◆ Task material:
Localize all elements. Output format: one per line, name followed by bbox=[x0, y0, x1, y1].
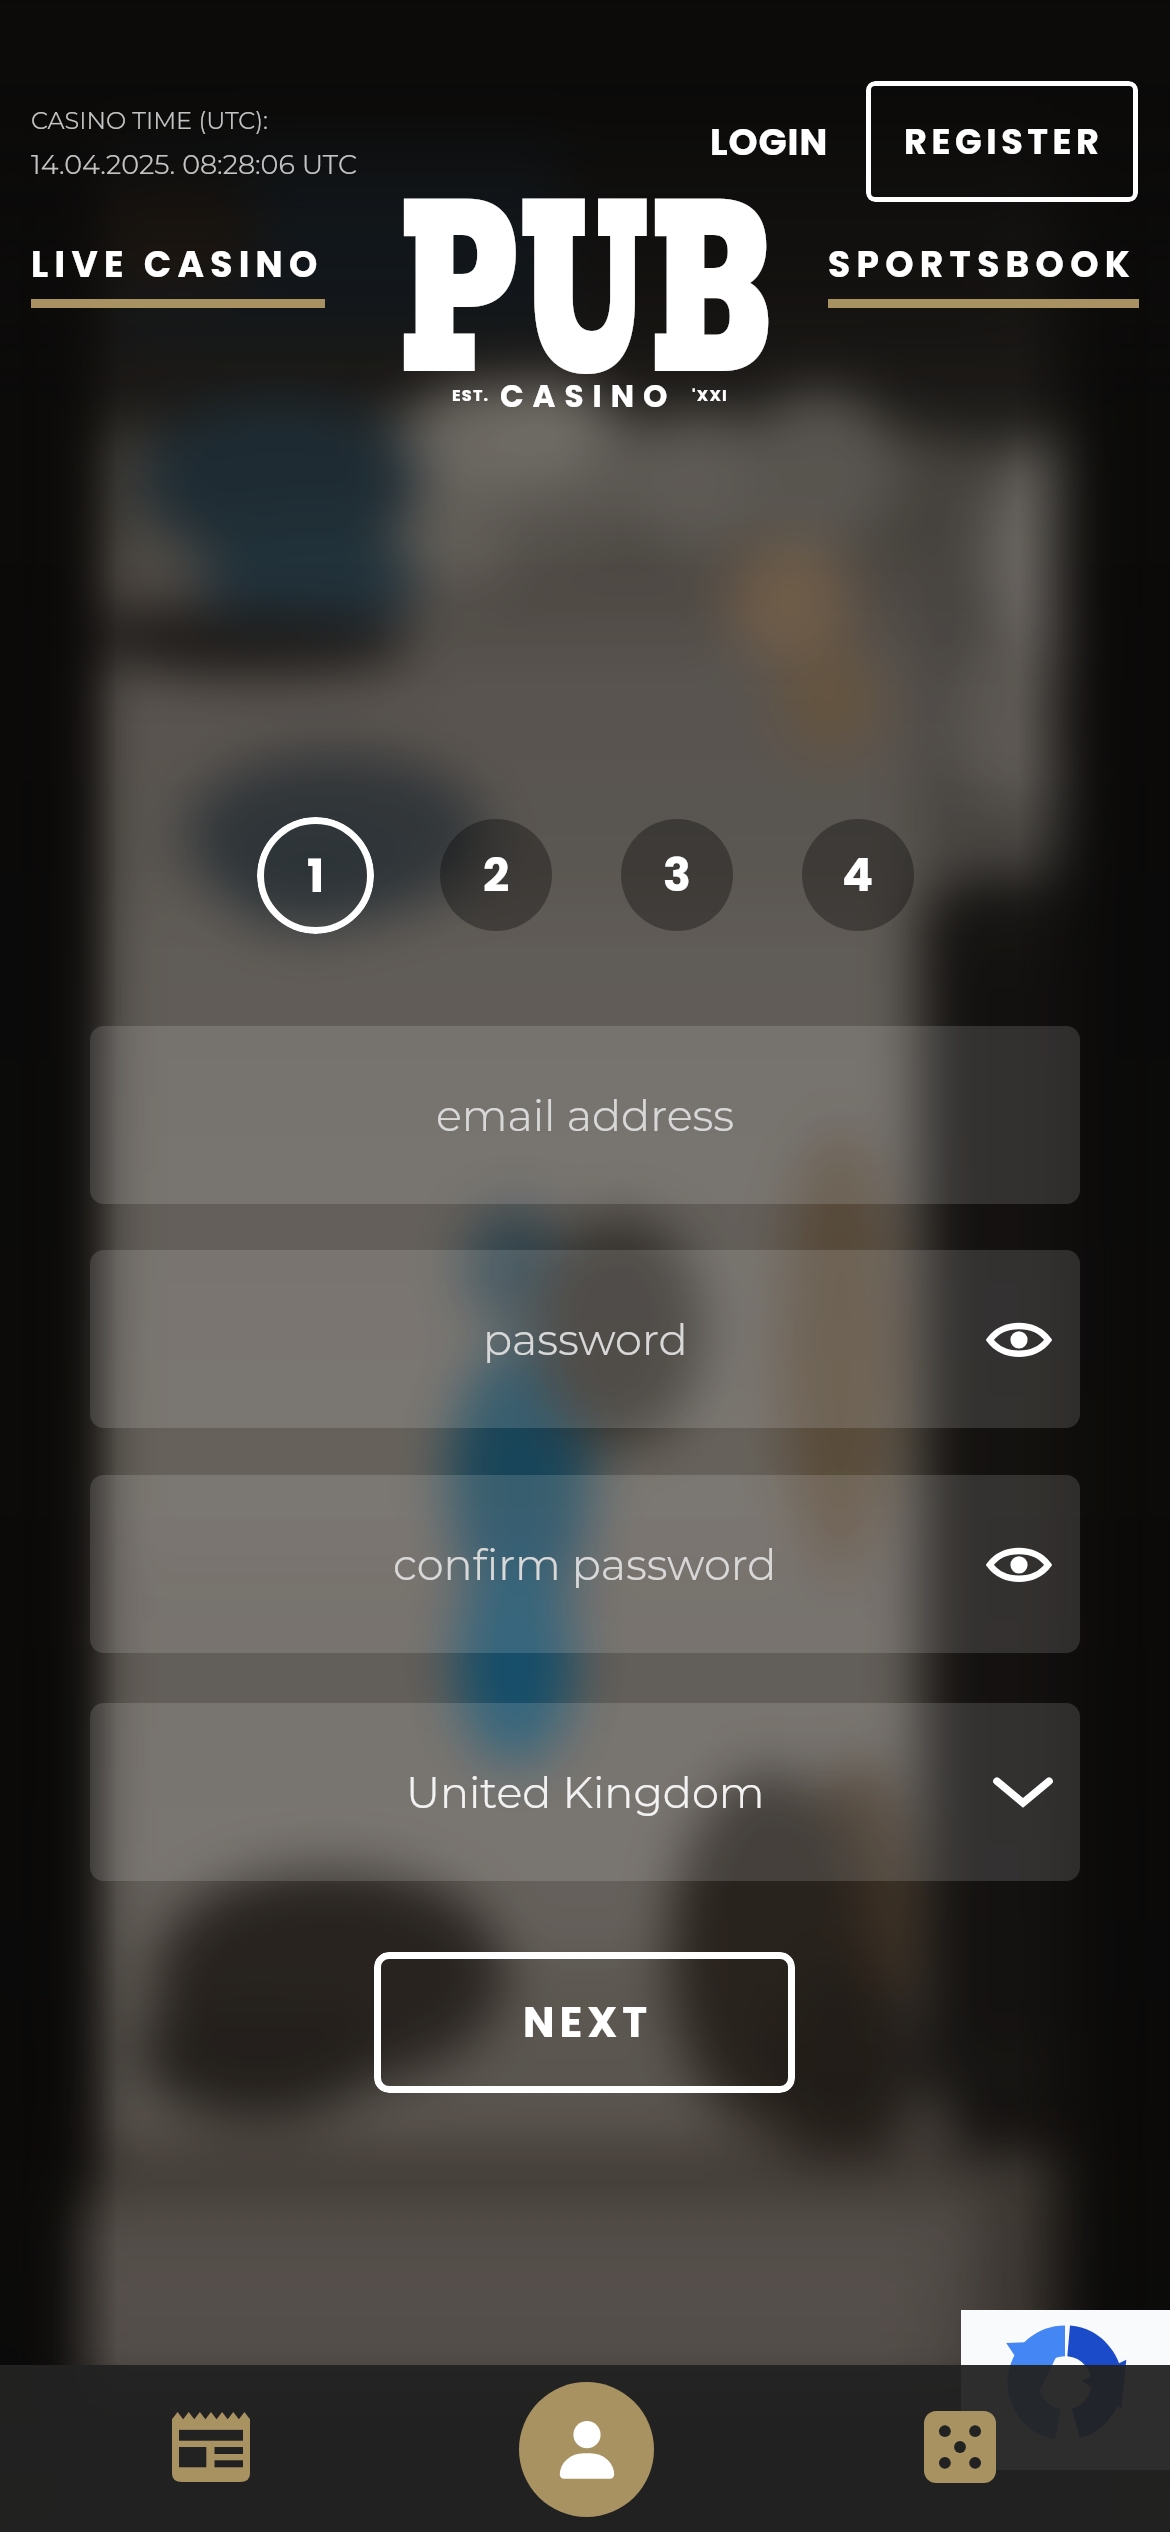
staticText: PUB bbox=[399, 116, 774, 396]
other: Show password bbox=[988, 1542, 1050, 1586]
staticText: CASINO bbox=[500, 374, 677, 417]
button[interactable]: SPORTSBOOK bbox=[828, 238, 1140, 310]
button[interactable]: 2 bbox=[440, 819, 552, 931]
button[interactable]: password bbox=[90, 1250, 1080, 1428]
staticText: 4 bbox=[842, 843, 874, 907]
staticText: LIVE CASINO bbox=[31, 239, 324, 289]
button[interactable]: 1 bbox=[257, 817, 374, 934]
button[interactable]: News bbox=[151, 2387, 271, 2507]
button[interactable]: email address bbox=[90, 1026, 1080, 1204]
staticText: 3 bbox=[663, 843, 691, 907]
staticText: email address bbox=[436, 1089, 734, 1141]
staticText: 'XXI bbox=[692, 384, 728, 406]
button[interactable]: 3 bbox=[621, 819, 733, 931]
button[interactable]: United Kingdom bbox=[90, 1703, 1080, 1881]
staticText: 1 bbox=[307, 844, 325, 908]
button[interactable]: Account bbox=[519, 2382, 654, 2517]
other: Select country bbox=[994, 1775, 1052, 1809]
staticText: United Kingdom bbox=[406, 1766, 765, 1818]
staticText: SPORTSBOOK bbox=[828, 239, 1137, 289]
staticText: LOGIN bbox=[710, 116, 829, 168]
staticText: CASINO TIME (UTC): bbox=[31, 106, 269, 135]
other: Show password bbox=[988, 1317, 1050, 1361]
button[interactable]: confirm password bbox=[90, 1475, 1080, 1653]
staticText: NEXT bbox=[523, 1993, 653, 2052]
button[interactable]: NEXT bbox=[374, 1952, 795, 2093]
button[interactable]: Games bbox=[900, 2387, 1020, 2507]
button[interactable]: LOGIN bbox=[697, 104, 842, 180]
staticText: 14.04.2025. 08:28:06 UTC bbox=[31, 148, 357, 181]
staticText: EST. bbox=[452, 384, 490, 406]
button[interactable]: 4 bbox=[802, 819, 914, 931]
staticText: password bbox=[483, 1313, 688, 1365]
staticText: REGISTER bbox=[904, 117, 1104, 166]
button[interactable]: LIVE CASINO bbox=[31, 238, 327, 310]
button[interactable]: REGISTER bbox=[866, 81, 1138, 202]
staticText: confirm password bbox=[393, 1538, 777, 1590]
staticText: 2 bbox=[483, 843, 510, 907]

◆ Exercise: Word for word, repeat each record above; leave out every picture.

◆ Answer to this task:
Localize all elements. Output format: one per line, name followed by bbox=[x0, y0, x1, y1].
staticText: PUB bbox=[399, 116, 774, 396]
other: Show password bbox=[988, 1542, 1050, 1586]
staticText: CASINO bbox=[500, 374, 677, 417]
button[interactable]: SPORTSBOOK bbox=[828, 238, 1140, 310]
button[interactable]: 2 bbox=[440, 819, 552, 931]
button[interactable]: password bbox=[90, 1250, 1080, 1428]
staticText: 4 bbox=[842, 843, 874, 907]
staticText: LIVE CASINO bbox=[31, 239, 324, 289]
button[interactable]: 1 bbox=[257, 817, 374, 934]
button[interactable]: News bbox=[151, 2387, 271, 2507]
button[interactable]: email address bbox=[90, 1026, 1080, 1204]
staticText: 3 bbox=[663, 843, 691, 907]
staticText: email address bbox=[436, 1089, 734, 1141]
staticText: 'XXI bbox=[692, 384, 728, 406]
button[interactable]: 3 bbox=[621, 819, 733, 931]
button[interactable]: United Kingdom bbox=[90, 1703, 1080, 1881]
staticText: 1 bbox=[307, 844, 325, 908]
button[interactable]: Account bbox=[519, 2382, 654, 2517]
other: Select country bbox=[994, 1775, 1052, 1809]
staticText: United Kingdom bbox=[406, 1766, 765, 1818]
staticText: SPORTSBOOK bbox=[828, 239, 1137, 289]
staticText: LOGIN bbox=[710, 116, 829, 168]
staticText: CASINO TIME (UTC): bbox=[31, 106, 269, 135]
other: Show password bbox=[988, 1317, 1050, 1361]
button[interactable]: confirm password bbox=[90, 1475, 1080, 1653]
staticText: NEXT bbox=[523, 1993, 653, 2052]
button[interactable]: NEXT bbox=[374, 1952, 795, 2093]
button[interactable]: Games bbox=[900, 2387, 1020, 2507]
button[interactable]: LOGIN bbox=[697, 104, 842, 180]
staticText: 14.04.2025. 08:28:06 UTC bbox=[31, 148, 357, 181]
staticText: EST. bbox=[452, 384, 490, 406]
button[interactable]: 4 bbox=[802, 819, 914, 931]
staticText: password bbox=[483, 1313, 688, 1365]
staticText: REGISTER bbox=[904, 117, 1104, 166]
button[interactable]: LIVE CASINO bbox=[31, 238, 327, 310]
button[interactable]: REGISTER bbox=[866, 81, 1138, 202]
staticText: confirm password bbox=[393, 1538, 777, 1590]
staticText: 2 bbox=[483, 843, 510, 907]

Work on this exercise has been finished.